I love it if I could actually do it on myself


----------



## Johnnie (Mar 29, 2009)

I've always liked the braid.


----------



## emily_3383 (Mar 29, 2009)

I like it. I wish I could french braid. I still need to learn.


----------



## internetchick (Mar 29, 2009)

I don't like them on anyone Junior High age or older.


----------



## Bec688 (Mar 29, 2009)

I really like it, I think it's very pretty and feminine. I sometimes do it in my hair for something a little more fun for work.


----------



## bia910 (Mar 29, 2009)

i think it can be cute but it depends on where and how the hair is braided as it can have a tendency to look childish i think.


----------



## AnnaKG00 (Mar 29, 2009)

not for me


----------



## Aprill (Mar 29, 2009)

childish....


----------



## Lucy (Mar 29, 2009)

i love it! i know you can get those hair bands that looks like plaits to help you pull it off.. but i can never find any in my colour!


----------



## magneticheart (Mar 29, 2009)

Hot! I love them.

I sometimes get sick of just wearing my hair down and boring so I'll do the braid at the front like Lauren Conrad's.

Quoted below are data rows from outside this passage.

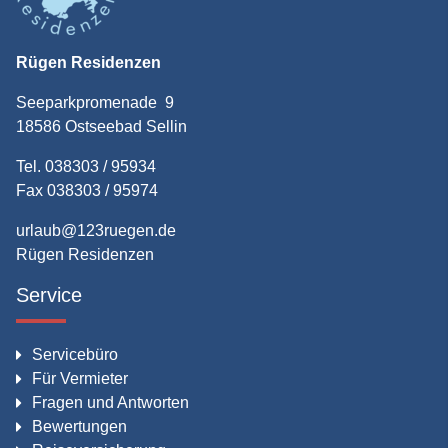
Rügen Residenzen
Seeparkpromenade 9
18586 Ostseebad Sellin
Tel. 038303 / 95934
Fax 038303 / 95974
urlaub@123ruegen.de
Rügen Residenzen
Service
Servicebüro
Für Vermieter
Fragen und Antworten
Bewertungen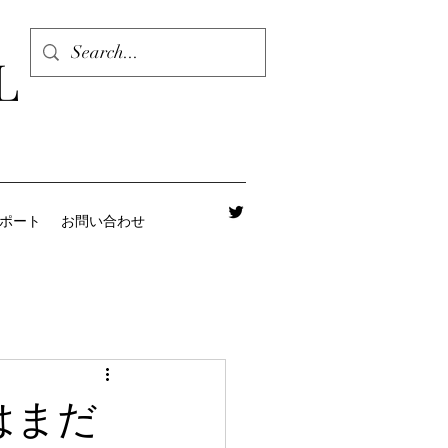
L
レポート
お問い合わせ
株はまだ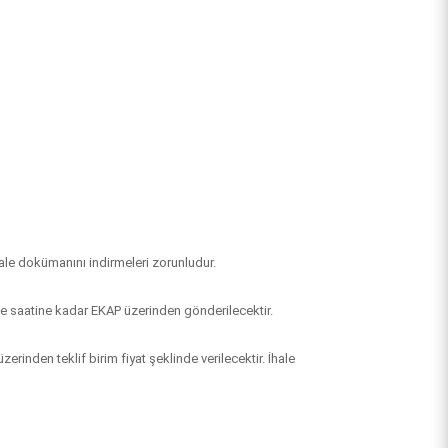
ale dokümanını indirmeleri zorunludur.
h ve saatine kadar EKAP üzerinden gönderilecektir.
üzerinden teklif birim fiyat şeklinde verilecektir. İhale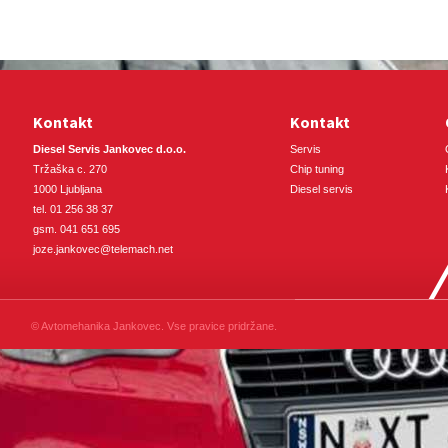
Kontakt
Kontakt
Diesel Servis Jankovec d.o.o.
Servis
Tržaška c. 270
Chip tuning
1000 Ljubljana
Diesel servis
tel. 01 256 38 37
gsm. 041 651 695
joze.jankovec@telemach.net
© Avtomehanika Jankovec. Vse pravice pridržane.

I still haven't mastered the braided up-do yet, wish I could do it cos they're really pretty.

Lucy: Ditto! They only do them in dark brown or really light blonde and no in between! Do they think that those are the only two hair colours? I bought a brown one and tried to dye it but it didn't work.


----------



## Lucy (Mar 29, 2009)

Originally Posted by *magneticheart* /img/forum/go_quote.gif Hot! I love them.I sometimes get sick of just wearing my hair down and boring so I'll do the braid at the front like Lauren Conrad's.

I still haven't mastered the braided up-do yet, wish I could do it cos they're really pretty.

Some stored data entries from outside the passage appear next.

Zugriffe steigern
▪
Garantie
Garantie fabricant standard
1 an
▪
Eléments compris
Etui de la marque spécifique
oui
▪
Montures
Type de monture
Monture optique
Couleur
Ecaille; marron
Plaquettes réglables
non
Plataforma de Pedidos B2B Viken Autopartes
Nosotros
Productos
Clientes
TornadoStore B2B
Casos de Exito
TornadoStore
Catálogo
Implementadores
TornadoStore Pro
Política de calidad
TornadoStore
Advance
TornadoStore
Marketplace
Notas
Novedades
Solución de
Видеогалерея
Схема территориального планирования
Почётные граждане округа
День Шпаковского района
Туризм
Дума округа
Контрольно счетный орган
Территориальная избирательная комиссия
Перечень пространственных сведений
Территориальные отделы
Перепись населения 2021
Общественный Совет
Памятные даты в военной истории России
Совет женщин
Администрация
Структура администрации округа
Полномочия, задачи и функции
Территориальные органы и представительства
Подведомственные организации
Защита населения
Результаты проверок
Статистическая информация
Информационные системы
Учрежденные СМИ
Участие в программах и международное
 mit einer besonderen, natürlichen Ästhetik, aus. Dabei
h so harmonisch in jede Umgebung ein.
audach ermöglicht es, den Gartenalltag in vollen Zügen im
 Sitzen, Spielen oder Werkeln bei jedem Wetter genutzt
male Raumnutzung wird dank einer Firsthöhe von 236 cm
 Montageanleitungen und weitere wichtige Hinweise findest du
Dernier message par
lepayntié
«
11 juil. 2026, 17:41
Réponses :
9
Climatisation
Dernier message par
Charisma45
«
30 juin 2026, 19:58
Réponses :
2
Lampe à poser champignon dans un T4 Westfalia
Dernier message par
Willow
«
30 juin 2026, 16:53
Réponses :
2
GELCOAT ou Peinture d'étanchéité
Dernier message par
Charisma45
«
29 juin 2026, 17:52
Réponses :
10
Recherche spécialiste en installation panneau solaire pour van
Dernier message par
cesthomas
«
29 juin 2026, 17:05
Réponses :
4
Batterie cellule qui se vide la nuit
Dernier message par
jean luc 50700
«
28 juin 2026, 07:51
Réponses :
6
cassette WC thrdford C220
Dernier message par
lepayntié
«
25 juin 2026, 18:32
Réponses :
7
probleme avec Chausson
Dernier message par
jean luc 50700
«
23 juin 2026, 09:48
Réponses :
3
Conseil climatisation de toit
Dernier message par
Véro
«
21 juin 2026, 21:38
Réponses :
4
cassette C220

Lucy: Ditto! They only do them in dark brown or really light blonde and no in between! Do they think that those are the only two hair colours? I bought a brown one and tried to dye it but it didn't work.

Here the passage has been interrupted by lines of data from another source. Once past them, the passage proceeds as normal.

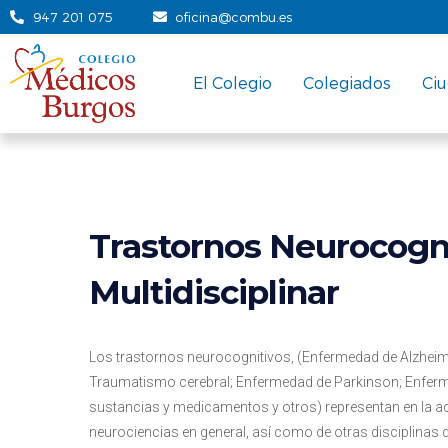
947 201 075
oficina@combu.es
El Colegio
Colegiados
Ci
Trastornos Neurocogni
Multidisciplinar
Los trastornos neurocognitivos, (Enfermedad de Alzheim
Traumatismo cerebral; Enfermedad de Parkinson; Enfer
sustancias y medicamentos y otros) representan en la act
neurociencias en general, así como de otras disciplinas 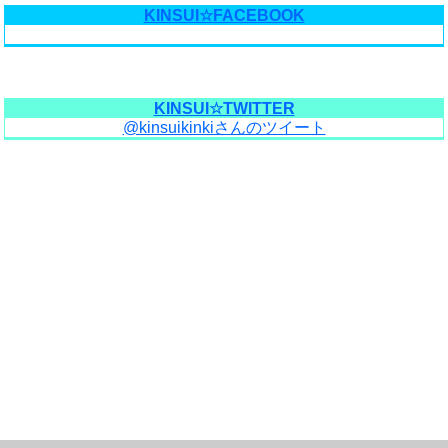
KINSUI☆FACEBOOK
KINSUI☆TWITTER
@kinsuikinkiさんのツイート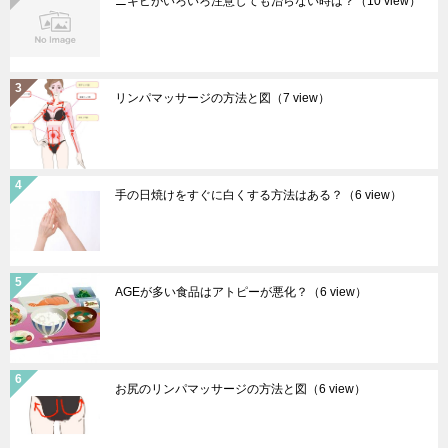
ニキビがいろいろ注意しても治らない時は？
（10 view）
リンパマッサージの方法と図
（7 view）
手の日焼けをすぐに白くする方法はある？
（6 view）
AGEが多い食品はアトピーが悪化？
（6 view）
お尻のリンパマッサージの方法と図
（6 view）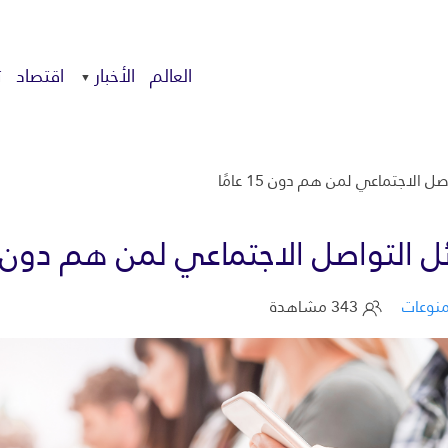
العالم
الأخبار
اقتصاد
ت
لاجتماعي لمن هم دون 15 عامًا
تواصل الاجتماعي لمن هم دون 15 عامًا
نوعات
343 مشاهدة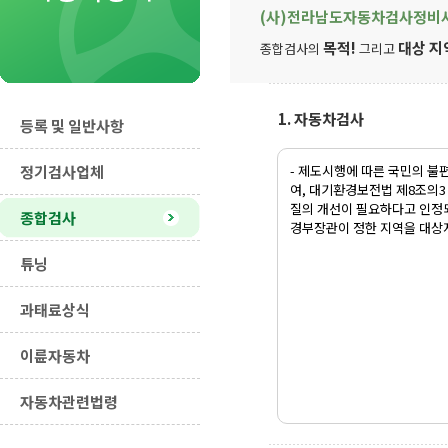
(사)전라남도자동차검사정비
목적!
대상 지
종합검사의
그리고
1. 자동차검사
등록 및 일반사항
정기검사업체
- 제도시행에 따른 국민의 
여, 대기환경보전법 제8조의
질의 개선이 필요하다고 인정
종합검사
경부장관이 정한 지역을 대상
튜닝
과태료상식
이륜자동차
자동차관련법령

i was told dyeing the blonde ones works better. but some of them are made of plastic hair so i don't think it would work on either!! its so annoying!


----------



## magosienne (Mar 29, 2009)

I like braids like in these pictures, although i'm not very good at braiding my own hair. The one thing i don't like is braided pigtails, for kids it's cute, for adults or teenagers it's childish.


----------



## Andi (Mar 29, 2009)

Originally Posted by *fingers* /img/forum/go_quote.gif i love it! i know you can get those hair bands that looks like plaits to help you pull it off.. but i can never find any in my colour!



I would love to have something like this because I suck at braiding my hair like Lauren Conrad does. I havenÂ´t seen something like this in stores though


----------



## nanzmck (Mar 29, 2009)

This is a really pretty option to shake things up if you are in a hair rut. It is easily overdone into tween hair though, so be careful.


----------



## reesesilverstar (Mar 29, 2009)

They don't bother me....


----------



## Karren (Mar 29, 2009)

Hot!! I'd love to have braids.. I'm just to lazy!


----------



## gommiebears (Mar 29, 2009)

Not for me. But I think it is a matter of preference. I swear if I wore one, I would get teased for channeling some kooky Swedish milk maid or something.


----------



## tika (Mar 29, 2009)

I think it can be a very pretty and soft look, like in those pics. A great way to switch it up. I'll have to try it sometime.


----------



## StereoXGirl (Mar 29, 2009)

I like them, and I've done my hair like that before.


----------



## Adrienne (Mar 30, 2009)

Originally Posted by *internetchick* /img/forum/go_quote.gif I don't like them on anyone Junior High age or older. Me neither. I tried it not too long ago and I felt like Heidi from the Swiss Alps.


----------



## Jolanka (Mar 30, 2009)

I like it, but will probably looks childish on me though...


----------



## LadyRachel (Apr 2, 2009)

I like Lauren Conrad's because her hair is down, not too fond of the up-do's with braids though.


----------



## Snoo (Apr 13, 2009)

I love them, but I wish I could do it on myself - I can never do it, someone has to do it for me.


----------



## SearMeCarefully (Apr 26, 2009)

I LOVE braids! I wish I could do french braids better though, mine turn out quite sad. And most of those shown are french braids! I can't imagine doing it from the side either that would be awkward for those of us that can barely to one at all lol

Maybe I'll enlist my mom in doing it for me sometime (only person I know that french braids other than my girlfriends boyfriend lol)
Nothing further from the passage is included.